According to district administrators, any student who aspires to read at grade level or possess a rudimentary facility with numbers can apply to the new competency-track program offered at Edison.

“I know it’s only been a week, but their method seems to be working—my daughter Lisa has already learned several new things,” said Edison parent Jeremy Lancaster, who noted that his daughter’s previous school didn’t even offer a single course for students interested in acquiring knowledge. “The philosophy at Edison is to teach students something new every day. There aren’t many schools like that around the country, so we’re very grateful.”

“Lisa has always showed an interest in knowing things, so her mother and I feel Edison’s focus on academics makes it a good match for her,” Lancaster added.

In alignment with the school’s unorthodox mission to ensure its graduates are reasonably well equipped to head out into the world, even the layout of the building and the provision of learning materials reflect what administrators are calling Edison’s “scholastic approach” to education. Officials confirmed the well-lit classrooms have been made large enough to tolerably accommodate the number of students assigned to the class, and in stark contrast to prevailing trends, each pupil is given his or her own relatively up-to-date textbook.
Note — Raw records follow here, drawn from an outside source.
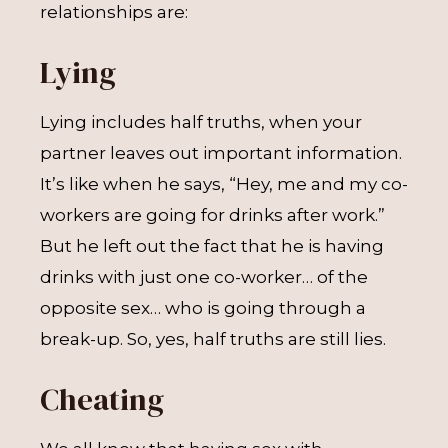
relationships are:
Lying
Lying includes half truths, when your
partner leaves out important information.
It’s like when he says, “Hey, me and my co-
workers are going for drinks after work.”
But he left out the fact that he is having
drinks with just one co-worker… of the
opposite sex… who is going through a
break-up. So, yes, half truths are still lies.
Cheating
Several students told reporters they appreciate the new school’s highly original methodology, but conceded it may take a while to grow accustomed to the process of learning information and developing skills in a classroom setting.

“I’m used to regular-style classes, so it’s definitely been a big change to come here and have these coherently explained lessons day after day,” Edison sophomore Carly Gutierrez said. “It was kind of shocking that first day when I realized my teachers actually seemed to have a halfway decent handle on what they were talking about.”

“It’s just completely different from any other school I’ve ever been to before,” Gutierrez added.